ARM tools take aim at finFET layout, timing issues

By Chris Edwards |  No Comments  |  Posted: October 3, 2014
Topics/Categories: Blog - EDA, IP  |  Tags: , , , , , , ,  | Organizations:

ARM has launched a pair of tools designed to improve the density and performance of finFET designs that use the company’s physical libraries.

By realigning the power network on finFET processes to better match the layout of standard-cell tracks, Artisan Power Grid Architect improved the density of a processor-based test design by 20 per cent. The Signoff Architect uses information from the ARM physical libraries to reduce the amount of margin that needs to be applied during variation-aware timing analysis.

Ron Moore, vice president of marketing of the physical design group, said: “This capability came out because our guys were trying to implement the [ARM IP] cores. And they said ‘power routing [with finFETs] is really hard’. It can cause all kinds of area explosion.”

From poly to fin count

The issue for power grids is that the poly pitch is no longer the determining factor for routing power down to the standard-cell rails. “It’s the number of fins,” said Moore.

The need for dummy fins in today’s finFET processes as well as the requirement for multi-fin devices within real-word cells made it unattractive to take traditional standard cell design techniques over into the finFET world. Pin-access problems with double-patterning restrictions on routing have caused an additional set of headaches. Coloring rules for double patterning also affect the layout of the power and ground rails.

Ideally, the rails would be the same width as signal traces to allow them to be colored alternately on 14nm and 16nm processes. Early research found that these thin rails would be inadequate for more power-hungry cells. But thicker rails impose constraints on the layout because the coloring rules tend to force a wider spacing to be used.

The physical designers decided the best approach to deal with finFET constraints was to develop libraries with fractional track counts – 7.5 and 10.5 – rather than traditional 8- and 12-track topologies. These fit the requirements for three- and four-fin devices reasonably well and, more importantly allow ‘half fins’ from adjacent cells to butt up against each other, a technique that saves space overall. To allow cells to sit as close to each other as possible but provide routing flexibility and support coloring rules, they can flip left-right and top-bottom, Moore said.

Track blocking

The result of the cell-design changes is a situation where odd and even numbers of tracks alternate rather than the traditional highly regular layouts of pre-finFET processes. Although it is possible to distribute power on metal-layer three (M3) using a regular layout, this causes problems for signal routing and, in turn, chip density. An M3 power track no longer necessarily aligns well with the cells underneath.

“Even if it is off by just 1nm you can block an entire cell routing track,” said Leah Schuth, manager technology marketing in the ARM physical design group. “Partners risk getting utilization below 60 per cent simply down to suboptimal power grid insertion.”

In principle, the problem can be addressed by taking note of the cell layouts. But the Artisan tool “avoids the designers having to study these very complex rules”, Schuth said. The tool slots in during the floorplanning phase, providing data for the layout tools.

“There is an interactive part of the tool,” said Moore. “The designers will get to power-grid placement. “The designers will get to power-grid placement and it will ask them questions that will detect their topology.”

Timing improvements

ARM developed the Signoff Architect tool to help the stage-based form of OCV analysis that TSMC recommends for advanced processes. Using analyses carried out by ARM of its own cells and their behavior under different design conditions, the tool provides data to the timing analyzer that goes further than the basic derate values provided by the foundry.

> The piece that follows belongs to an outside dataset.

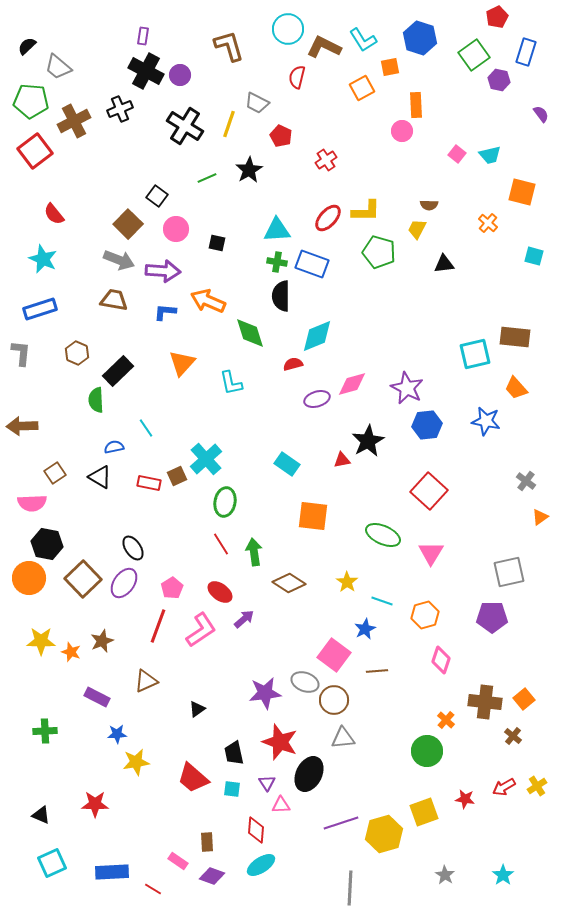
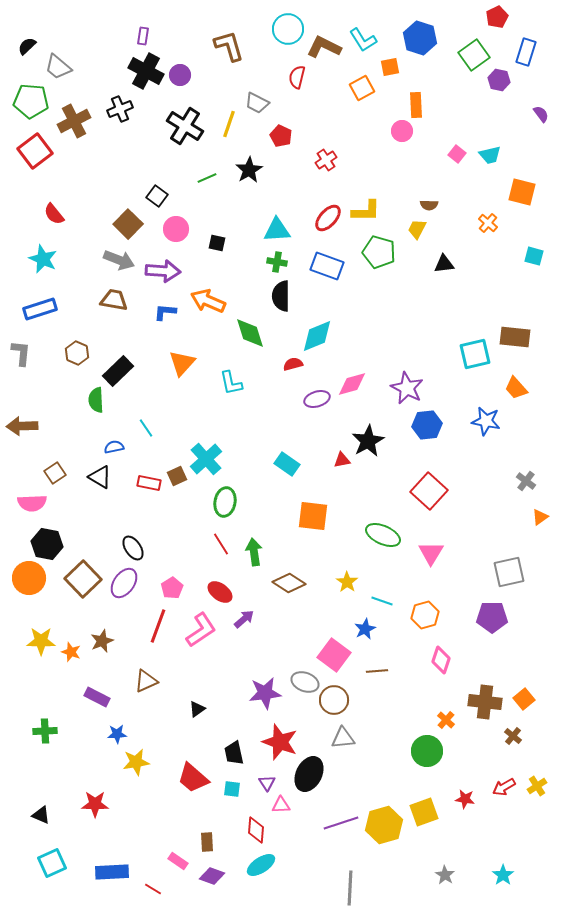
blue rectangle at (312, 264): moved 15 px right, 2 px down
yellow hexagon at (384, 834): moved 9 px up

“Because we are part of the implementation we can be design specific,” Moore said. “If you derate every stage at a standard 8 per cent or whatever the value is, the compounding at the end of a long path is pretty phenomenal.”

Schuth said: “We are removing a lot of the pessimism and over-margining that we have been doing in our designs.”

Moore said the tool may be superseded by changes to standard EDA tools once the recently announced Liberty Variation Format (LVF) becomes supported. “It has not yet gone through standardization which is why we have to have our own utility for our architecture-specific data.

“We have been a proponent of the Liberty format. We were one of the key customers who proposed it to Synopsys. When it gets adopted, this tool may be obsoleted. But right now [conventional OCV derating] is a productivity inhibitor for our customers and we are going to do something about it,” Moore said.